> **What this task involves**: Repeat only the stretch of lines below that runs from the line with "quant à lui, présenté" through the line with "or bathroom project", unaltered.

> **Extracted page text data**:
- Opening Delimiter -
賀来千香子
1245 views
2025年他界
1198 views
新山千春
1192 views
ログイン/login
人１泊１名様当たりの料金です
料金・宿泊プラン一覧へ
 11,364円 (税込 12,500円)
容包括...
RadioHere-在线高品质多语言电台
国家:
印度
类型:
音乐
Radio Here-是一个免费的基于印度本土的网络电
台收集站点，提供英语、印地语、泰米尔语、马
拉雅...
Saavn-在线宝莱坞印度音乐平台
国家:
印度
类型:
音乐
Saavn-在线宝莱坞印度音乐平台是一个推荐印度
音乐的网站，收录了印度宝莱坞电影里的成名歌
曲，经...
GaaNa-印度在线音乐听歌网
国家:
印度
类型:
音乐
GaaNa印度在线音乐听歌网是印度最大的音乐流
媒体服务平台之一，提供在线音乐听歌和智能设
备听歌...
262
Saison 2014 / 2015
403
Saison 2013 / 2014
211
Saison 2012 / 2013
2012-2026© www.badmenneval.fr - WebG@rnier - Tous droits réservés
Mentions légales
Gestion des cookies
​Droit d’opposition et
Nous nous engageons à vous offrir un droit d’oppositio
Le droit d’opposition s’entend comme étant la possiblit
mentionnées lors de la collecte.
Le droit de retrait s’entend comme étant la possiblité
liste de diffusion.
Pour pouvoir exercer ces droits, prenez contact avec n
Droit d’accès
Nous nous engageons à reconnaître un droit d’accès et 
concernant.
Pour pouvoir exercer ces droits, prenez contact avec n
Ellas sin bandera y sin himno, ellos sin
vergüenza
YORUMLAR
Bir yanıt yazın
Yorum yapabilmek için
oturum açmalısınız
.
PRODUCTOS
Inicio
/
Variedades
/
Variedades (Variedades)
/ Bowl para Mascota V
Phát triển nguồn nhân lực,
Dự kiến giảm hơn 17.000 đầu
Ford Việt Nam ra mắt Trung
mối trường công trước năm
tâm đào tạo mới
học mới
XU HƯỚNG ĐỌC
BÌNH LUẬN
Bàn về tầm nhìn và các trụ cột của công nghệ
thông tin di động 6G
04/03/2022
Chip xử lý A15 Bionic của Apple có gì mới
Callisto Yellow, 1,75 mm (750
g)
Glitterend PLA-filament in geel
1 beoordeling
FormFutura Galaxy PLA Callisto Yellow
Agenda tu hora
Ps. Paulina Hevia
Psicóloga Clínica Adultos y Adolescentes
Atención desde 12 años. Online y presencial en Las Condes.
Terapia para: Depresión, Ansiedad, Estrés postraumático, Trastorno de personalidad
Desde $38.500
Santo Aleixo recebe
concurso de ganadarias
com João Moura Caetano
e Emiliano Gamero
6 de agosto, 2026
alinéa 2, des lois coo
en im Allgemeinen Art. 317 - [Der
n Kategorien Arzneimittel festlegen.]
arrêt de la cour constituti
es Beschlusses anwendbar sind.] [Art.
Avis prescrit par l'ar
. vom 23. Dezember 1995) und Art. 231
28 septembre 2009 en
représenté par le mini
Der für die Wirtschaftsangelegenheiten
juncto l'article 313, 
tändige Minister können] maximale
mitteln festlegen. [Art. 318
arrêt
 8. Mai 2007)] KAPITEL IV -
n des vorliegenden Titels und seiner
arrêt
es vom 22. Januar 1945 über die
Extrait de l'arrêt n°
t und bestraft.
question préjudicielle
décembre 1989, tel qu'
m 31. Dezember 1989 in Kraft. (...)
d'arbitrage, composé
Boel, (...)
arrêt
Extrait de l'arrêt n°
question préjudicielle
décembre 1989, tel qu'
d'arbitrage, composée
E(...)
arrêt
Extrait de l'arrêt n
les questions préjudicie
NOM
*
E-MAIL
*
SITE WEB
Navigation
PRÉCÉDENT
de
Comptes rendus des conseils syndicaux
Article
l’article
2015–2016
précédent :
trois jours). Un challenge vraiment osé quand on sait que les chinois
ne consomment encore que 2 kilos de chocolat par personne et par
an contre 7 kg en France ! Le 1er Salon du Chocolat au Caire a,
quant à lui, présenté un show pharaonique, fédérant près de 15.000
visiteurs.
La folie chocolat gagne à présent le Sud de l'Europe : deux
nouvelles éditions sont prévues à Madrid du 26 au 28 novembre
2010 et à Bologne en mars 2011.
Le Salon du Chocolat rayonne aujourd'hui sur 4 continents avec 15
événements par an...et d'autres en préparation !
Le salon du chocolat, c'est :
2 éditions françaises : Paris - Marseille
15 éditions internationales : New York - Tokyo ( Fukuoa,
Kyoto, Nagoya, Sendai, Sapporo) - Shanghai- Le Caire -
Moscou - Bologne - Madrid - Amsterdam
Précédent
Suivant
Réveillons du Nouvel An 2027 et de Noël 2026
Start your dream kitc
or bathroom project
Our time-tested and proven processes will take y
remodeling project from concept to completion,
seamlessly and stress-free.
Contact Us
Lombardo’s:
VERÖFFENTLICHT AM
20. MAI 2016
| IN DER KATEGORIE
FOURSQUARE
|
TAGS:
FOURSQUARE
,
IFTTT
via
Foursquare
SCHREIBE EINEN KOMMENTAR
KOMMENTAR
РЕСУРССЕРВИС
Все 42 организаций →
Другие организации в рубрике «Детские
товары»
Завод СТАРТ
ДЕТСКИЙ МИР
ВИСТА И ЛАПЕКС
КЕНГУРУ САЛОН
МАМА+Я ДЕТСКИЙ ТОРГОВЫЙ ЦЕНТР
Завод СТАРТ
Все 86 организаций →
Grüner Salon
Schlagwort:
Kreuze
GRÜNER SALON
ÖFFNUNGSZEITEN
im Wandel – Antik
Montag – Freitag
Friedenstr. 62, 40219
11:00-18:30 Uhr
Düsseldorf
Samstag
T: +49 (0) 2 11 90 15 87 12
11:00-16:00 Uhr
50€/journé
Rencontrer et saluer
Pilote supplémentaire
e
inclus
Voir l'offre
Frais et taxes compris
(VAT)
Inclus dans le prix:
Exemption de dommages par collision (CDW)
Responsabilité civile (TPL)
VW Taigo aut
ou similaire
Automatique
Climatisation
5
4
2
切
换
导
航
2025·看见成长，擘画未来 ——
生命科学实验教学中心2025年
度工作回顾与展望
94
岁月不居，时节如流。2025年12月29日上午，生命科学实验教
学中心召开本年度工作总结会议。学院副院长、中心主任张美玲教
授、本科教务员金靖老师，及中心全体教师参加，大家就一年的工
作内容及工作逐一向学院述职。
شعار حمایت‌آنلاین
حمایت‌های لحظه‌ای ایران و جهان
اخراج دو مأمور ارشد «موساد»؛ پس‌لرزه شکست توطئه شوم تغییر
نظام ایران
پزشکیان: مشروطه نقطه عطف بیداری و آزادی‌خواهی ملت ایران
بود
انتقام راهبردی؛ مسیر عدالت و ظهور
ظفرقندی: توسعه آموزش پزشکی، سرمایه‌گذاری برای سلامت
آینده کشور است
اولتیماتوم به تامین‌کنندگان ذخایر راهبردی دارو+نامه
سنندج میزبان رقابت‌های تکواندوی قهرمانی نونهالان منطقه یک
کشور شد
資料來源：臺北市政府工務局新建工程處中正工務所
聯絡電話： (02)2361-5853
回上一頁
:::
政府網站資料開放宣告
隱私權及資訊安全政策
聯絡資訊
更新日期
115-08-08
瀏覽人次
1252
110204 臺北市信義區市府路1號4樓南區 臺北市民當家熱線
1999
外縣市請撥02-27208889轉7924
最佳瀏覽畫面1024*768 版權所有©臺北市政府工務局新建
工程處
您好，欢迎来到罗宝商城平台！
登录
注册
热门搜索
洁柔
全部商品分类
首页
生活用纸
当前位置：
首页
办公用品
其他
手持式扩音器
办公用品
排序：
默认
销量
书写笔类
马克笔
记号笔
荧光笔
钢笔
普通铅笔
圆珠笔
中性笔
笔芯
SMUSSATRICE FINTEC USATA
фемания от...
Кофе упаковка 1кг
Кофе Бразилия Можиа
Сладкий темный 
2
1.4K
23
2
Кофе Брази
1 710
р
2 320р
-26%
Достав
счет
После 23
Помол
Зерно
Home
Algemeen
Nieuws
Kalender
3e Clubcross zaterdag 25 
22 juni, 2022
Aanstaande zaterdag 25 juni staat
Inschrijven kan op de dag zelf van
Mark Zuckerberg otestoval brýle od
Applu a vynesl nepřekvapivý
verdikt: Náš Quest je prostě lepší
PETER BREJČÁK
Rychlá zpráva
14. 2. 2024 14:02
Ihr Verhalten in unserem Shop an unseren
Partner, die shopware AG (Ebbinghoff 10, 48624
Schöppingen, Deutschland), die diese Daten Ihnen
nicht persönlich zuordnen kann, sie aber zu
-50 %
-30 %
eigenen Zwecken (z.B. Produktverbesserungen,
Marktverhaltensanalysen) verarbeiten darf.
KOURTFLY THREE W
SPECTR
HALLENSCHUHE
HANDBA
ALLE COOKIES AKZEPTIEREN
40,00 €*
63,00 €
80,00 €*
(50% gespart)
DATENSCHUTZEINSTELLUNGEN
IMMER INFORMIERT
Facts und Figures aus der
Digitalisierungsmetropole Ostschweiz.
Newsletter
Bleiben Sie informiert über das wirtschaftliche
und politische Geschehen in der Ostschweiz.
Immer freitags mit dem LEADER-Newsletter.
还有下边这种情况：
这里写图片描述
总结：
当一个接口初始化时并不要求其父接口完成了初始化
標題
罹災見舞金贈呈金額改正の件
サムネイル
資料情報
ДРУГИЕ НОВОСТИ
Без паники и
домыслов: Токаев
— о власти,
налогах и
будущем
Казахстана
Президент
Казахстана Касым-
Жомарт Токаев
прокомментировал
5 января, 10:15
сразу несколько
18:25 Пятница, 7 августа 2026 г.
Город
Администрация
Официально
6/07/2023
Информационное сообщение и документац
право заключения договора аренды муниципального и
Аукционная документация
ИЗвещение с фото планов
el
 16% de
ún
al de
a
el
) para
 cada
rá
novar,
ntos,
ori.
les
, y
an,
- Closing Delimiter -
> **Finished task**:
quant à lui, présenté un show pharaonique, fédérant près de 15.000
visiteurs.
La folie chocolat gagne à présent le Sud de l'Europe : deux
nouvelles éditions sont prévues à Madrid du 26 au 28 novembre
2010 et à Bologne en mars 2011.
Le Salon du Chocolat rayonne aujourd'hui sur 4 continents avec 15
événements par an...et d'autres en préparation !
Le salon du chocolat, c'est :
2 éditions françaises : Paris - Marseille
15 éditions internationales : New York - Tokyo ( Fukuoa,
Kyoto, Nagoya, Sendai, Sapporo) - Shanghai- Le Caire -
Moscou - Bologne - Madrid - Amsterdam
Précédent
Suivant
Réveillons du Nouvel An 2027 et de Noël 2026
Start your dream kitc
or bathroom project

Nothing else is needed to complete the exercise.